■ WHAT THE TASK REQUIRES ■
Would you return the data exactly as given, except for its pictures?

■ SUPPLIED RECORDS ■
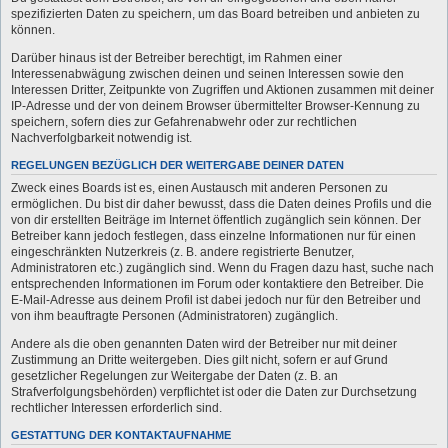
spezifizierten Daten zu speichern, um das Board betreiben und anbieten zu
können.
Darüber hinaus ist der Betreiber berechtigt, im Rahmen einer
Interessenabwägung zwischen deinen und seinen Interessen sowie den
Interessen Dritter, Zeitpunkte von Zugriffen und Aktionen zusammen mit deiner
IP-Adresse und der von deinem Browser übermittelter Browser-Kennung zu
speichern, sofern dies zur Gefahrenabwehr oder zur rechtlichen
Nachverfolgbarkeit notwendig ist.
REGELUNGEN BEZÜGLICH DER WEITERGABE DEINER DATEN
Zweck eines Boards ist es, einen Austausch mit anderen Personen zu
ermöglichen. Du bist dir daher bewusst, dass die Daten deines Profils und die
von dir erstellten Beiträge im Internet öffentlich zugänglich sein können. Der
Betreiber kann jedoch festlegen, dass einzelne Informationen nur für einen
eingeschränkten Nutzerkreis (z. B. andere registrierte Benutzer,
Administratoren etc.) zugänglich sind. Wenn du Fragen dazu hast, suche nach
entsprechenden Informationen im Forum oder kontaktiere den Betreiber. Die
E-Mail-Adresse aus deinem Profil ist dabei jedoch nur für den Betreiber und
von ihm beauftragte Personen (Administratoren) zugänglich.
Andere als die oben genannten Daten wird der Betreiber nur mit deiner
Zustimmung an Dritte weitergeben. Dies gilt nicht, sofern er auf Grund
gesetzlicher Regelungen zur Weitergabe der Daten (z. B. an
Strafverfolgungsbehörden) verpflichtet ist oder die Daten zur Durchsetzung
rechtlicher Interessen erforderlich sind.
GESTATTUNG DER KONTAKTAUFNAHME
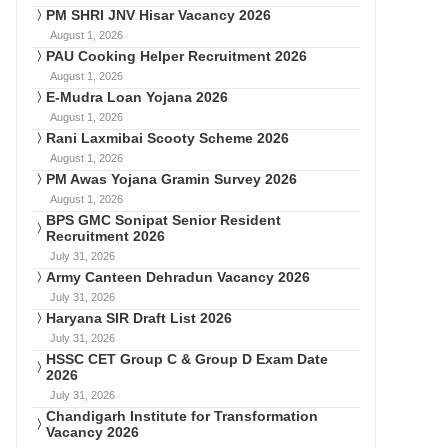
PM SHRI JNV Hisar Vacancy 2026
August 1, 2026
PAU Cooking Helper Recruitment 2026
August 1, 2026
E-Mudra Loan Yojana 2026
August 1, 2026
Rani Laxmibai Scooty Scheme 2026
August 1, 2026
PM Awas Yojana Gramin Survey 2026
August 1, 2026
BPS GMC Sonipat Senior Resident
Recruitment 2026
July 31, 2026
Army Canteen Dehradun Vacancy 2026
July 31, 2026
Haryana SIR Draft List 2026
July 31, 2026
HSSC CET Group C & Group D Exam Date
2026
July 31, 2026
Chandigarh Institute for Transformation
Vacancy 2026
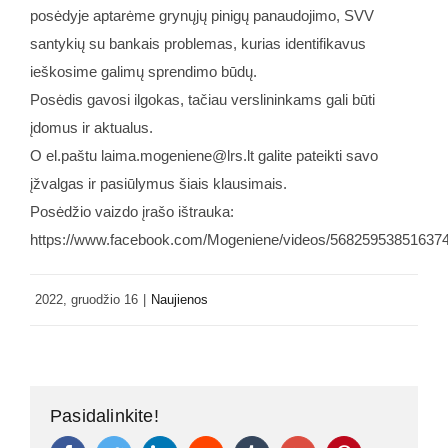
posėdyje aptarėme grynųjų pinigų panaudojimo, SVV
santykių su bankais problemas, kurias identifikavus
ieškosime galimų sprendimo būdų.
Posėdis gavosi ilgokas, tačiau verslininkams gali būti
įdomus ir aktualus.
O el.paštu laima.mogeniene@lrs.lt galite pateikti savo
įžvalgas ir pasiūlymus šiais klausimais.
Posėdžio vaizdo įrašo ištrauka:
https://www.facebook.com/Mogeniene/videos/56825953851637
2022, gruodžio 16
|
Naujienos
Pasidalinkite!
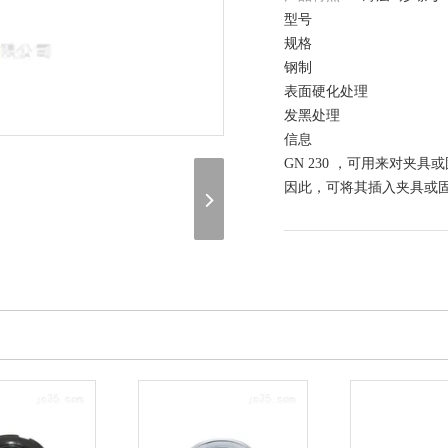
型号
规格
钢制
表面硬化处理
发黑处理
信息
GN 230 ，可用来对夹具
因此，可将其插入夹具或
在线询价
（联系我们，请说明是在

■ ANSWER FOR THE TASK ■
spezifizierten Daten zu speichern, um das Board betreiben und anbieten zu
können.
Darüber hinaus ist der Betreiber berechtigt, im Rahmen einer
Interessenabwägung zwischen deinen und seinen Interessen sowie den
Interessen Dritter, Zeitpunkte von Zugriffen und Aktionen zusammen mit deiner
IP-Adresse und der von deinem Browser übermittelter Browser-Kennung zu
speichern, sofern dies zur Gefahrenabwehr oder zur rechtlichen
Nachverfolgbarkeit notwendig ist.
REGELUNGEN BEZÜGLICH DER WEITERGABE DEINER DATEN
Zweck eines Boards ist es, einen Austausch mit anderen Personen zu
ermöglichen. Du bist dir daher bewusst, dass die Daten deines Profils und die
von dir erstellten Beiträge im Internet öffentlich zugänglich sein können. Der
Betreiber kann jedoch festlegen, dass einzelne Informationen nur für einen
eingeschränkten Nutzerkreis (z. B. andere registrierte Benutzer,
Administratoren etc.) zugänglich sind. Wenn du Fragen dazu hast, suche nach
entsprechenden Informationen im Forum oder kontaktiere den Betreiber. Die
E-Mail-Adresse aus deinem Profil ist dabei jedoch nur für den Betreiber und
von ihm beauftragte Personen (Administratoren) zugänglich.
Andere als die oben genannten Daten wird der Betreiber nur mit deiner
Zustimmung an Dritte weitergeben. Dies gilt nicht, sofern er auf Grund
gesetzlicher Regelungen zur Weitergabe der Daten (z. B. an
Strafverfolgungsbehörden) verpflichtet ist oder die Daten zur Durchsetzung
rechtlicher Interessen erforderlich sind.
GESTATTUNG DER KONTAKTAUFNAHME
PM SHRI JNV Hisar Vacancy 2026
August 1, 2026
PAU Cooking Helper Recruitment 2026
August 1, 2026
E-Mudra Loan Yojana 2026
August 1, 2026
Rani Laxmibai Scooty Scheme 2026
August 1, 2026
PM Awas Yojana Gramin Survey 2026
August 1, 2026
BPS GMC Sonipat Senior Resident
Recruitment 2026
July 31, 2026
Army Canteen Dehradun Vacancy 2026
July 31, 2026
Haryana SIR Draft List 2026
July 31, 2026
HSSC CET Group C & Group D Exam Date
2026
July 31, 2026
Chandigarh Institute for Transformation
Vacancy 2026
posėdyje aptarėme grynųjų pinigų panaudojimo, SVV
santykių su bankais problemas, kurias identifikavus
ieškosime galimų sprendimo būdų.
Posėdis gavosi ilgokas, tačiau verslininkams gali būti
įdomus ir aktualus.
O el.paštu laima.mogeniene@lrs.lt galite pateikti savo
įžvalgas ir pasiūlymus šiais klausimais.
Posėdžio vaizdo įrašo ištrauka:
https://www.facebook.com/Mogeniene/videos/56825953851637
2022, gruodžio 16
|
Naujienos
Pasidalinkite!
型号
规格
钢制
表面硬化处理
发黑处理
信息
GN 230 ，可用来对夹具
因此，可将其插入夹具或
在线询价
（联系我们，请说明是在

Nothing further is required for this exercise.